What are the merits of different approaches to detecting collinearity? I want to detect whether collinearity is a problem in my OLS regression. I understand that variance inflation factors and the condition index are two commonly used measures, but am finding it difficult to find anything definite on the merits of each approach, or what the scores should be.
A prominent source which indicates what approach to do, and/or what scores are appropriate would be very useful.
A similar question was asked at "Is there a reason to prefer a specific measure of multicollinearity?" but I'm ideally after a reference that I can cite .
 A: For widely available references to cite, the Faraway book on page 117 provides a rule of thumb of above 30 for detecting problems based on condition numbers, and An Introduction to Statistical Learning, page 101, says that VIF values above 5 or 10 indicate a problem. 
Probably more important than which method you use for identifying multicollinearity will be how you deal with it.
A: Belsley, Kuh, and Welsch is the text to go to for this kind of question.  They include extensive discussion of older diagnostics in a section entitled "Historical Perspective".  Concerning VIF they write

... If we assume the $X$ data have been centered and scaled to have unit length, the correlation matrix $R$ is simply $X^\prime X$. ...
We are considering $R^{-1} = (X^\prime X)^{-1}$.  The diagonal elements of $R^{-1}$, the $r^{ii}$, are often called the variance inflation factors, $\text{VIF}_i$, and their diagnostic value follows from the relation $$\text{VIF}_i = \frac{1}{1 - R_i^2}$$ where $R_i^2$ is the multiple correlation coefficient of $X_i$ regressed on the remaining explanatory variables.  Clearly a high VIF indicates an $R_i^2$ near unity, and hence points to collinearity.  This measure is therefore of some use as an overall indication of collinearity.  Its weaknesses, like those of $R$, lie in its inability to distinguish among several coexisting near dependencies and in the lack of a meaningful boundary to distinguish between values of VIF that can be considered high and those that can be considered low.
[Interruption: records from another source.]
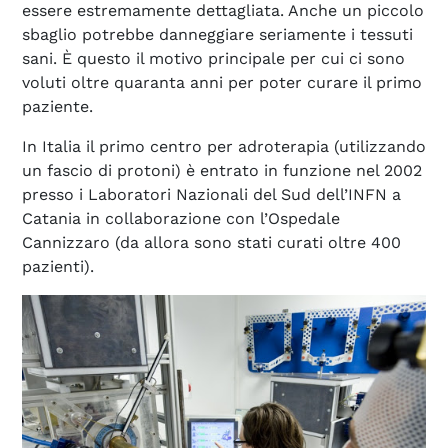
essere estremamente dettagliata. Anche un piccolo
sbaglio potrebbe danneggiare seriamente i tessuti
sani. È questo il motivo principale per cui ci sono
voluti oltre quaranta anni per poter curare il primo
paziente.
In Italia il primo centro per adroterapia (utilizzando
un fascio di protoni) è entrato in funzione nel 2002
presso i Laboratori Nazionali del Sud dell’INFN a
Catania in collaborazione con l’Ospedale
Cannizzaro (da allora sono stati curati oltre 400
pazienti).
In place of analyzing $R$ (or $R^{-1}$), BKW propose careful, controlled examination of the Singular Value Decomposition of $X$.  They motivate it by demonstrating that the ratio of the largest to the smallest singular values is the condition number of $X$ and show how the condition number provides (at times tight) bounds on the the propagation of computing errors in the calculation of the regression estimates.  They go on to attempt an approximate decomposition of the variances of the parameter estimates $\hat\beta_i$ into components associated with the singular values.  The power of this decomposition lies in its ability (in many cases) to reveal the nature of the collinearity, rather than just indicating its presence.
Anyone who has built regression models with hundreds of variables will appreciate this feature!  It is one thing for the software to say "your data are collinear, I cannot proceed" or even to say "your data are collinear, I'm throwing out the following variables."  It is altogether a much more useful thing for it to be able to say "the group of variables $X_{i_1}, \ldots, X_{i_k}$ is causing instabilities in the calculations: see which of those variables you can do without or consider performing a principal components analysis to reduce their number."
Ultimately, BKW recommend diagnosing collinearity by means of

... the following double condition:

*

*A singular value judged to have a high condition index, and which is associated with

*High variance-decomposition proportions for two or more estimated regression coefficient variances.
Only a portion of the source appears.